A few stray observations on voice assistants

To keep the title of this piece short, I have used the somewhat generic term ‘voice assistants’ instead of something like speech recognition and intelligent personal assistant applications. Now that I’ve hopefully made that clear, here are a few thoughts I’ve been having on the subject, in no particular order of importance.

Every time I interact with people who are excited by voice assistants and the underlying technology, they often like to include references to past science fiction series and films, ‘pioneering’ the voice-based human-computer interaction. I’m more and more of the opinion that those series and films have been a bad influence on tech people, that they gave them the wrong idea about what the future of computing should be about. On several occasions, I’ve been baffled by how few of my tech enthusiast interlocutors failed to recognise that in series like Star Trek or Space: 1999, the voice-based interaction with computers is essentially a dramatic device, a way to deliver information to the viewers that is quick and effective. Instead of having boring close-ups of displays where you see queries typed by a Starfleet officer and the computer’s responses, it’s easier to conceive the computer as another character — a very erudite one — who can be queried on the spot and whose response is equally fast. Sometimes this is taken even further by the introduction of an android, a computer with a human shape.
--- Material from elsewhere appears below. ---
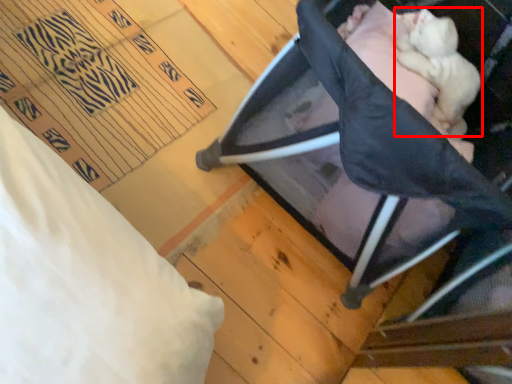 Question: In this image, where is newborn (annotated by the red box) located relative to furniture?

Choices:
 (A) left
 (B) right

Answer: (B)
In other cases, presenting a voice-based human-computer interaction is a sci-fi trope to convey a general idea of technological advancement, especially when combined with the absence (or very reduced footprint) of physical tech gadgets/devices. Voice assistants might be ‘the future’, but their current state is little past the mimicking stage of this fictional interaction. That is, we’re aping what we saw in those sci-fi shows, but we’re still at a stage where the form is nice, yet the substance is lacking. There’s little depth beyond the surface. Speech recognition is passable, but reliability is still poor, and the scope of actionable tasks is still limited. It’s like playing one of the early text adventure games, where the parser can’t interpret commands that are more sophisticated than GO EAST, TAKE LAMP, OPEN DOOR, etc. Sure, “we’ll get there” someday, but I can’t shake the feeling that it’s not worth the amount of energies Silicon Valley is pouring into this, and the amount of data we’re feeding to machines to improve Artificial Erudition (I’m still not ready to call it Artificial Intelligence, sorry).
I have this theory about the current limited usefulness of voice assistants, and their relatively slow rate at getting better. I tentatively call this theory ‘the Google Glass fallacy’. It has been pointed out how Google Glass has turned out to be a failed attempt as a general-purpose device aimed at the general public, but a more successful one in limited, specialised applications and environments. I believe voice assistants have started with the wrong foot — as I wrote on Twitter yesterday, I think that if voice assistants had been originally designed having people with disabilities as first and sole target audience (instead of lazy tech dudes), and then gradually extended to everyone else, today they’d be a bit better.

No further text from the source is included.